Graphical aesthetics were an uncharted territory for me until few years ago. By that time, Graphics for me were merely a direct and practical representation of a certain idea without any feeling or intention with it. However, as I began to search for more and more references within the architecture realm, I’ve started to notice that my drawings were almost “dead “in certain ways, with no different atmospheres or intentions. Mostly, they were based on hyper-realistic render that tried to represent our reality without any sense of “intention” or idea behind it. Nevertheless, I found myself influenced more and more by the drawings of Barlett’s students, which in my opinion are great in expressing their deepest and most complex ideas into amazing drawings.

For this project specifically, among Barlett’s student’s drawings, I was also inspired by Peter Eisenman’s early works such as the House III (1970) sketches. They share a great complexity within a grid system.
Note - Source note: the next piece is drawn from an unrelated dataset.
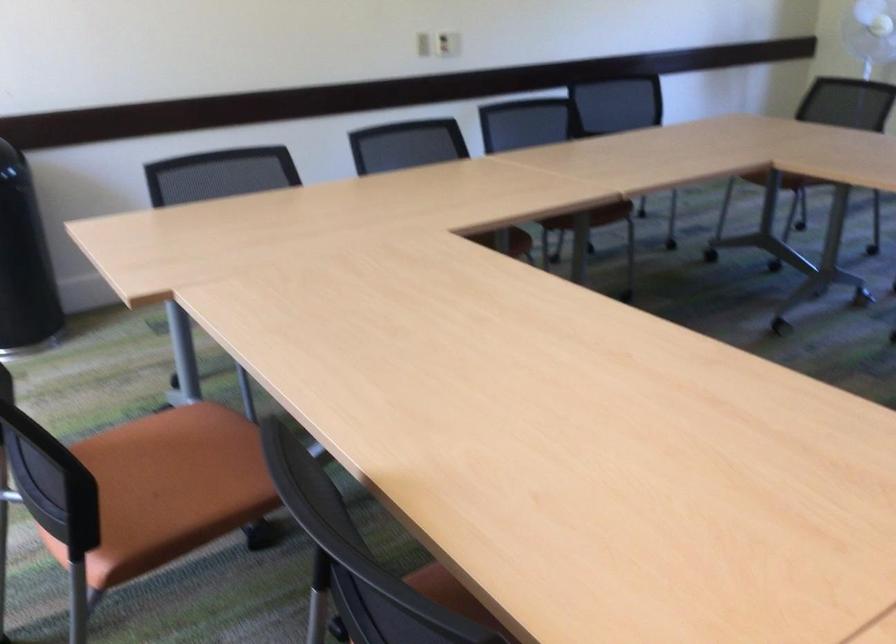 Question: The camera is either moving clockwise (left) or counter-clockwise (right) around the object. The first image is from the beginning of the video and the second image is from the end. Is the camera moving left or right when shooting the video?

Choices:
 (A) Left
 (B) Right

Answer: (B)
What prompted the project?

This academic project was actually an exercise to explore the potentials of giving specificity to something generic as a grid, as a tool for another upcoming project, in which the focus will be the transformation of a parking garage (a generic built form) into a more specific space, with new uses and attributes. The focus in the exercise was not the final product or what it represents in the end, but the process itself.
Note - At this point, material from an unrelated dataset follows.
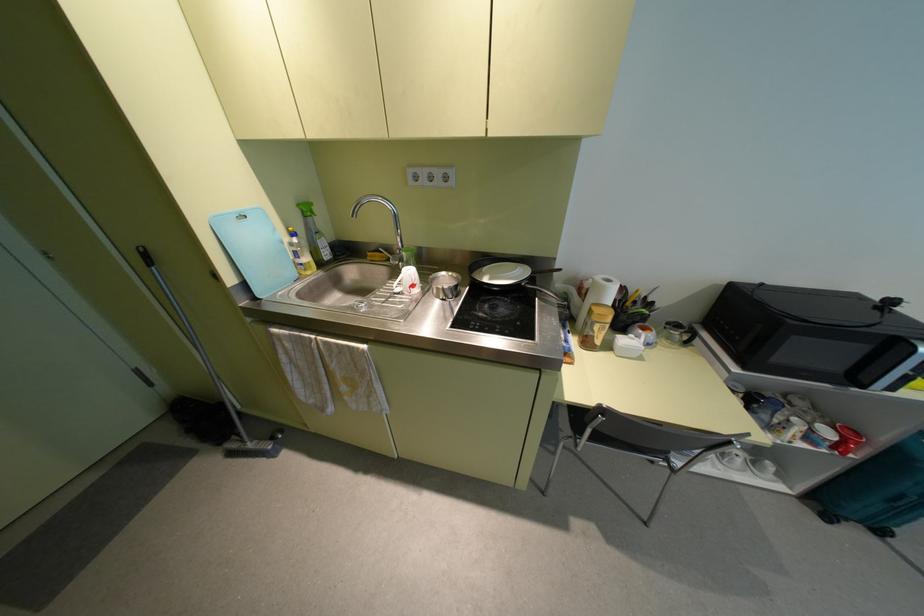 In order to click on blue cutting board in this screenshot , I will do `click(254, 249)`. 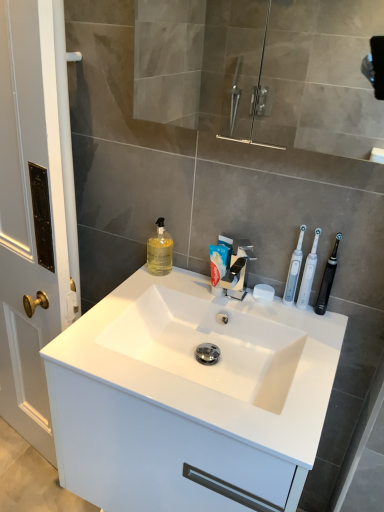 Locate an element on the screen. The width and height of the screenshot is (384, 512). free space in front of white matte soap at center is located at coordinates (285, 329).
Did you look/analyse into the work of other architects & artists who responded to the grid? How did their work effect your own and you position?

Among Eisenman, I’ve looked into Pezo von Ellrichshausen’s drawings, which deals with a set of strategies within their projects, that are displayed through defined geometries, proportions, and scales. The development of these “set of strategies” helped me to make my own guidelines for this project.

Pezo von Ellrichshausen

How an to what extent do you think that this simple approach and method will effect how you conceive of ‘creating’ architecture at large?

Well, I believe that by creating certain limits / boundaries, or, in this case, rules within a project, it’s a practical tool to achieve a final product, rather then just creating and developing more and more strategies during the different phases of design. In other words, I believe that flexibility in architecture (among many other ways) may be achieved by imputing constrains into it..

What are your main interests within the field of architecture?

I’m interested mostly on how we perceive space and the possibility of change. I believe architecture is a powerful tool to shape (and re-shape) our environment and directly impact on how we experience our daily lives.